For the Discrete Element Method (DEM) community, LIGGGHTS® has long served as a reliable open-source foundation. While LIGGGHTS® established a high standard with its last official release in 2017, Aspherix® represents the next stage of that journey - delivering the advanced performance, unmatched usability, and model fidelity needed to push industrial boundaries even further.
Dozens of years of development have been invested in Aspherix®, a professionally supported platform rooted in LIGGGHTS® but built upon fundamentally new software architectures. For researchers and engineers looking to advance their simulation capabilities, Aspherix® offers a validated path forward, combining a significantly expanded feature set with a modern user experience.
Architectural and Feature Evolution
At a high level, Aspherix® represents a shift from a script-centric solver to a comprehensive simulation ecosystem. While LIGGGHTS® relies heavily on complex input scripts and command-line execution, Aspherix® introduces a modern graphical user interface (GUI) and an input language designed for clarity and usability.
Key functional differences include:
Advanced Physical Modelling: Aspherix® extends beyond standard DEM by offering native support for complex particle shapes, chemical reactions, and magnetic dipoles. It also integrates electrical and radiation modelling capabilities, alongside an expanded library of advanced material models.
Flexible Computing & High Performance: Unlike traditionally Linux-centric tools, Aspherix® is available on both Linux and Windows for CPU-based tasks. Additionally, Aspherix® offers a GPU-accelerated version that enables high-performance simulations and significantly reduces computation times.
Proven Stability & Precision: Engineered for mission-critical R&D, Aspherix® incorporates extensive bug fixes and advanced simulation control features to ensure maximum data integrity and numerical robustness.
Customization: Leveraging deep domain expertise, the DCS team provides substantial value to corporate users by delivering custom models and extensions with high quality and rapid turnaround.

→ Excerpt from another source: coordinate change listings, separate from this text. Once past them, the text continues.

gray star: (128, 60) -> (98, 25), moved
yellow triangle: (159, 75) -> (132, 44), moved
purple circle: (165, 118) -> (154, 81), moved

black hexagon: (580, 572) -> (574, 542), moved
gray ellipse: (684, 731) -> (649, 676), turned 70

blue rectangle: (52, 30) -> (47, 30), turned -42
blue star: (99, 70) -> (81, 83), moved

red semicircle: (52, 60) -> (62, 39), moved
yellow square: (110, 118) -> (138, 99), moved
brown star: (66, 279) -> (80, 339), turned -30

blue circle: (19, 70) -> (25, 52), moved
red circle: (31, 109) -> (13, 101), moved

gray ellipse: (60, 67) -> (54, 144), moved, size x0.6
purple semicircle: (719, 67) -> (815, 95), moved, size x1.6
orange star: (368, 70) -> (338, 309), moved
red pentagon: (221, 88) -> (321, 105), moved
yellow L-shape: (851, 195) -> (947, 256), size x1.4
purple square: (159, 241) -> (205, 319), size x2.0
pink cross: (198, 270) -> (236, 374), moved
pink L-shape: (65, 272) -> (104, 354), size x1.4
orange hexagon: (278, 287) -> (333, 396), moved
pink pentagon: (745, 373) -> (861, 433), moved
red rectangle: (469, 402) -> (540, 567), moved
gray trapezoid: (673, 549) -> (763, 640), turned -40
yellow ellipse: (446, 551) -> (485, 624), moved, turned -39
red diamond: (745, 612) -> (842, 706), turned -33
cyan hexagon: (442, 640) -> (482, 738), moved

Rotary kiln DEM simulation with Aspherix®: accurately predicting mixing efficiency and residence time distribution (link).
Performance and Speedup
A primary motivation for transitioning to Aspherix® is its ability to handle increasingly large and complex systems through superior computational efficiency on both CPU and GPU architectures.

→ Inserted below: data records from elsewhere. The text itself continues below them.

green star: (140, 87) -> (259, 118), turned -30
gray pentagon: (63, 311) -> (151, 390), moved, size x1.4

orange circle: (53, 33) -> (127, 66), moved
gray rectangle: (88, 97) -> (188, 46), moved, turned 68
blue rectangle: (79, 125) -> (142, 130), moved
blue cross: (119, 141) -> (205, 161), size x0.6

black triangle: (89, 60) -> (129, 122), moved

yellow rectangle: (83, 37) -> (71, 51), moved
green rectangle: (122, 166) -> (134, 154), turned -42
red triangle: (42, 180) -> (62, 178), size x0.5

Performance Optimization (CPU): Even in standard CPU-based environments, Aspherix® achieves best-in-class performance through highly optimized parallelization. This technical advantage has been demonstrated in industrial benchmarks conducted by Procter & Gamble, where Aspherix® successfully resolved bottlenecks associated with complex geometries and large-scale simulations.
GPU Acceleration and Benchmarks: The most transformative performance gains are achieved with the Aspherix® GPU version (Linux). While currently supporting a focused feature set, it is fully optimized for relevant industrial applications, delivering massive speedups for complex particle flow and material handling processes. This ensures that the most computationally intensive tasks—where speed is most critical—benefit from modern hardware acceleration (NVIDIA GPUs), reaching performance levels previously attainable only on large CPU clusters.

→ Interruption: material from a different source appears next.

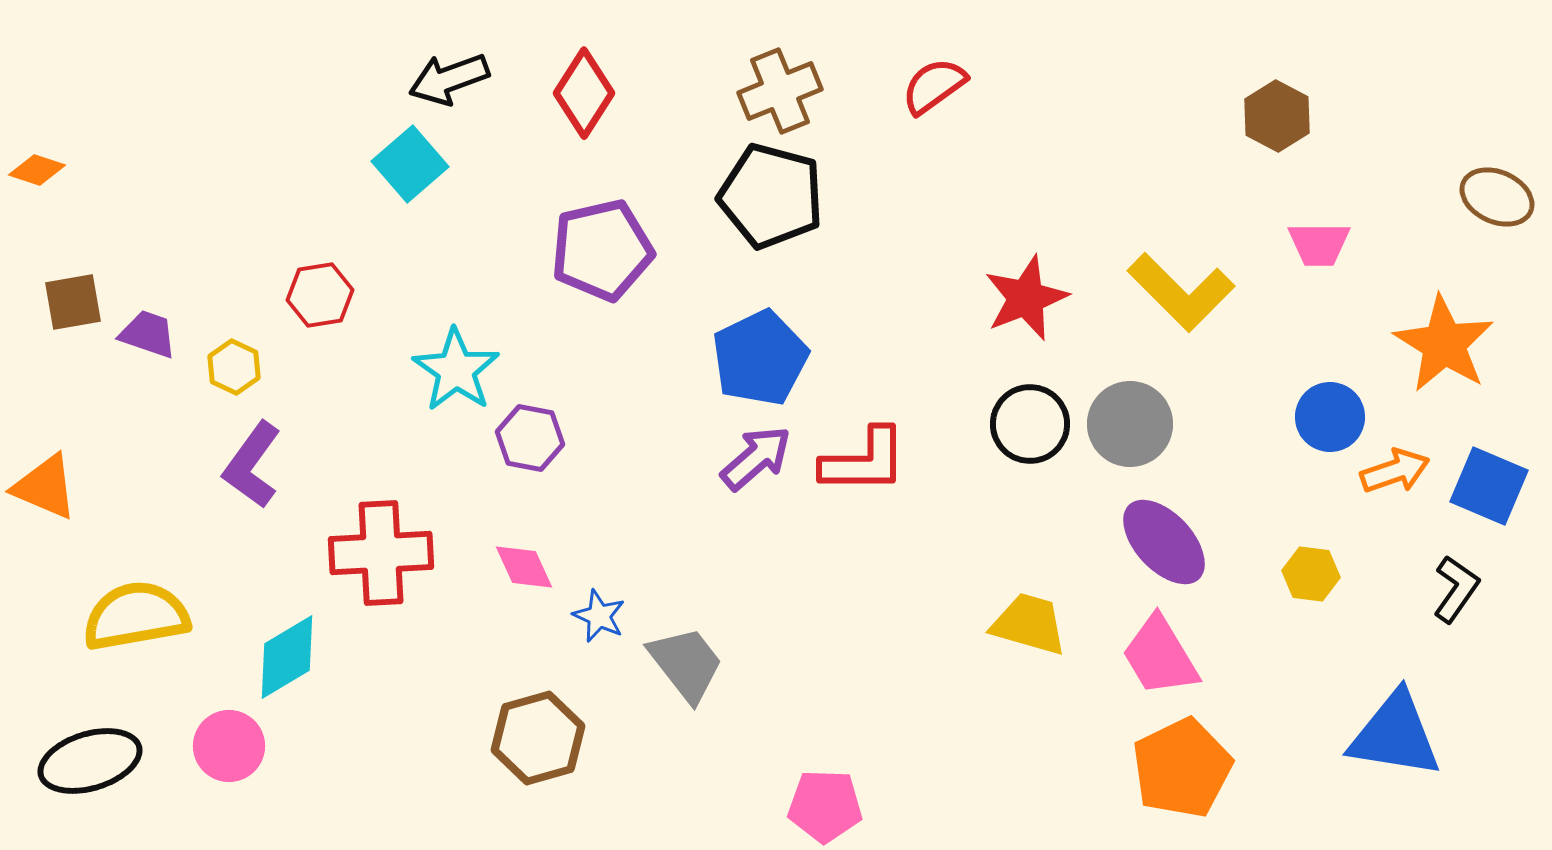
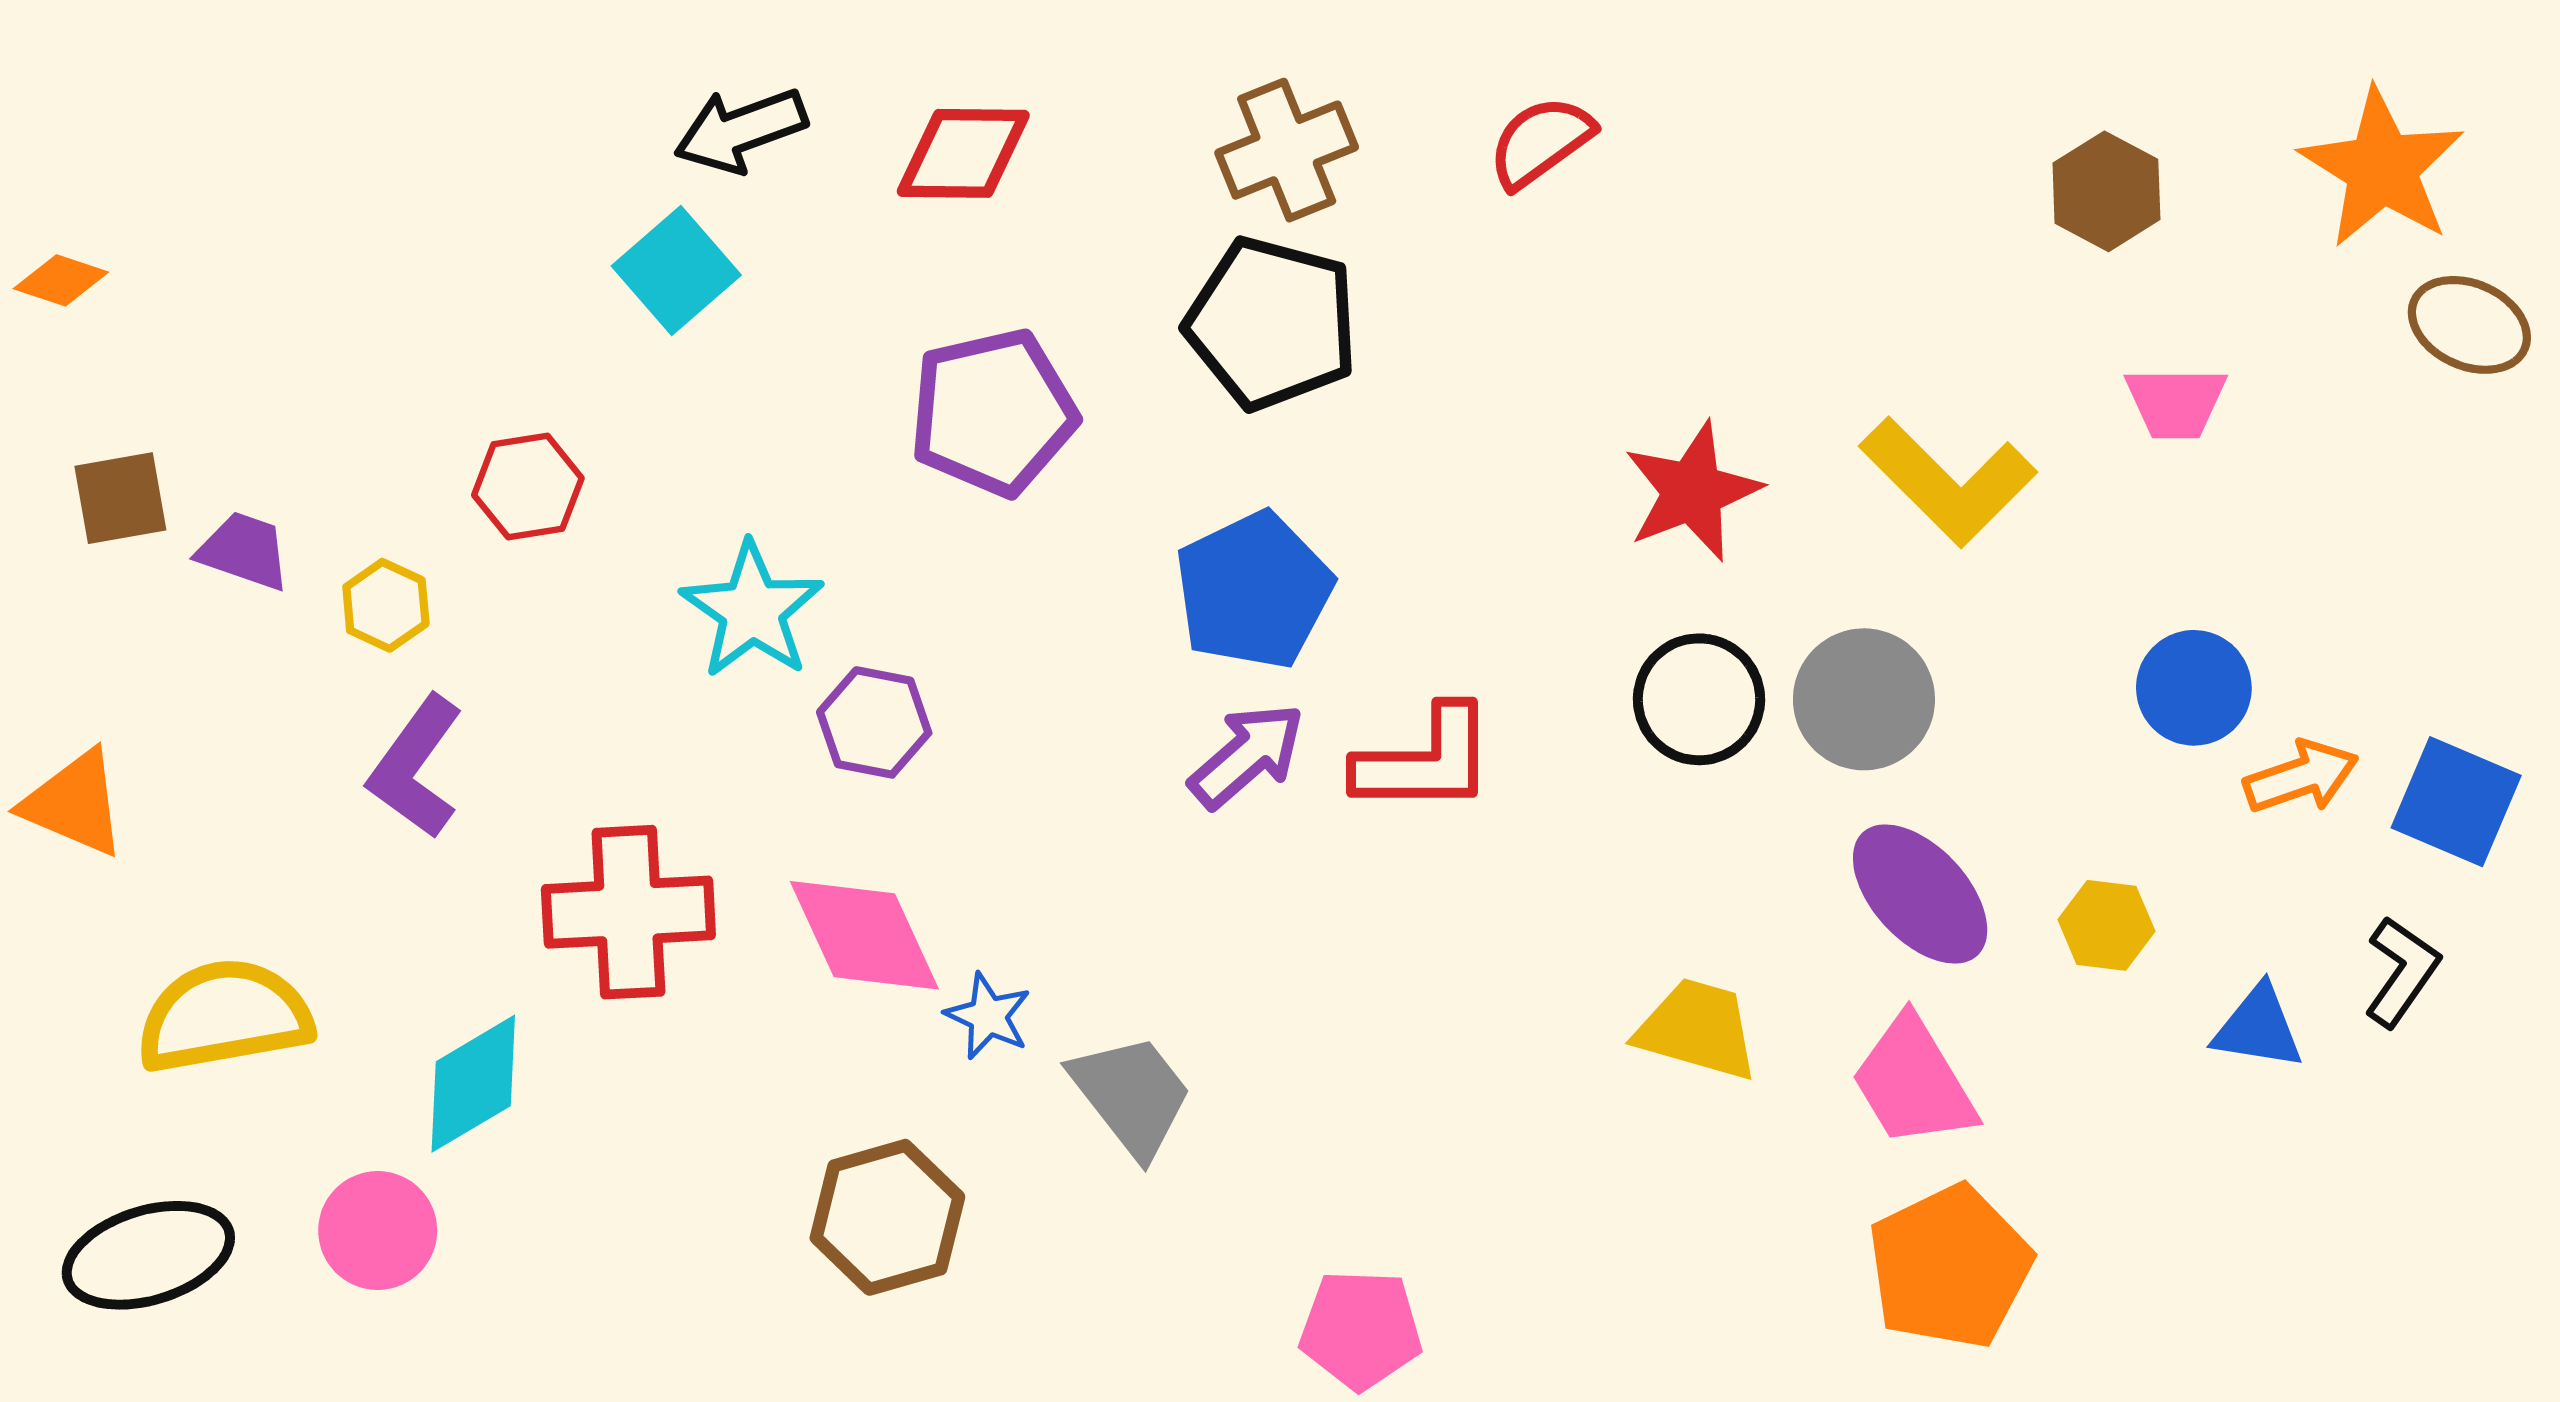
red diamond: (584, 93) -> (963, 153), turned 58
orange star: (1444, 344) -> (2382, 168), moved
pink diamond: (524, 567) -> (864, 935), size x1.6
yellow hexagon: (1311, 574) -> (2106, 925), moved
blue triangle: (1395, 735) -> (2258, 1028), moved, size x0.6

Massive Speedups: In validation studies of a rotating drum mixer, the Aspherix® GPU version significantly outperformed LIGGGHTS®.
Hardware Efficiency: Benchmark results indicate that a single modern consumer GPU, such as an RTX 5080, can outperform a cluster of 32 CPU cores.
Recent Breakthroughs: With the release of Aspherix® 7.0.0 in December 2025, performance has been further optimized, delivering an additional 2–3× speed increase for benchmarked cases.
Result Consistency: Aspherix® guarantees identical results between CPU and GPU versions, ensuring a validated and reliable workflow for high-fidelity simulations.
Performance gain identified by the benchmark studies.
A Trajectory of Continuous Development
The Aspherix® roadmap is closely aligned with ongoing hardware advancements. Following the successful December 2025 release, planned milestones for 2026 and 2027 include AMD GPU compatibility, native Windows support for GPU solvers, and expanded CFD coupling.
A key development focus remains the optimization of neighbour-list algorithms for highly dynamic systems, further reducing runtimes for complex mixing and agitation processes.
Exploring the Transition
The transition from LIGGGHTS® to Aspherix® has already been embraced by DCS’s entire former LIGGGHTS® user base, signalling a decisive industry shift toward a more powerful and future-proof simulation ecosystem. For teams currently constrained by the limitations of legacy codebases, evaluating how Aspherix®’s performance gains and expanded physics capabilities align with upcoming projects is the next logical step.